What you should do: Every line of the entries below that carries the string "crime" should be copied.

(Records from a dataset)
──────────
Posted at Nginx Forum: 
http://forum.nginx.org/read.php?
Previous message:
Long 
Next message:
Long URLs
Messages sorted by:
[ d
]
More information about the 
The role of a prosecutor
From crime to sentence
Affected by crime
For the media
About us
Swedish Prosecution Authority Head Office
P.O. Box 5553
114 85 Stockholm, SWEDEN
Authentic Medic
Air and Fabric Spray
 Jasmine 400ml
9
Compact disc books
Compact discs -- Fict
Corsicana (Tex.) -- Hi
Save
──────────
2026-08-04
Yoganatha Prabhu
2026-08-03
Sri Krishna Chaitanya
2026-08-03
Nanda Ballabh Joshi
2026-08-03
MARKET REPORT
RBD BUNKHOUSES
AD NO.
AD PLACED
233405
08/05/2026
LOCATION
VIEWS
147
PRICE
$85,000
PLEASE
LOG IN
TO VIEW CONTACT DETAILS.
──────────
Output for this exercise:
From crime to sentence
Affected by crime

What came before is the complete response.